Activity
Below are lines of data; restate word for word those running from the line containing "Educa - Legpuzzel" to the line containing "IN WINKELWAGEN", inclusive, and no others.

Saved data entries
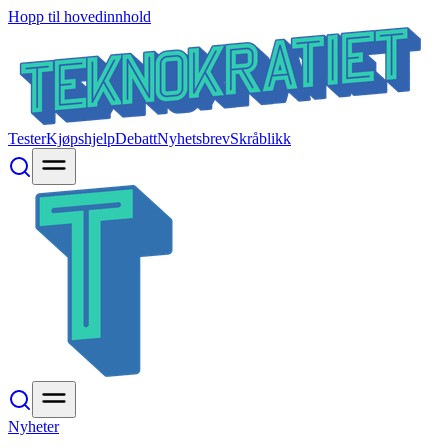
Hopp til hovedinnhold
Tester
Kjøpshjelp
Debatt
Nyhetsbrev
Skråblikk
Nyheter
--
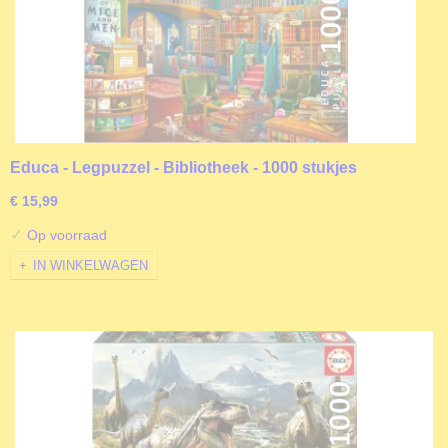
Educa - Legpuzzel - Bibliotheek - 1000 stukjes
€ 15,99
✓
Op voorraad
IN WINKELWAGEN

Task solution
Educa - Legpuzzel - Bibliotheek - 1000 stukjes
€ 15,99
✓
Op voorraad
IN WINKELWAGEN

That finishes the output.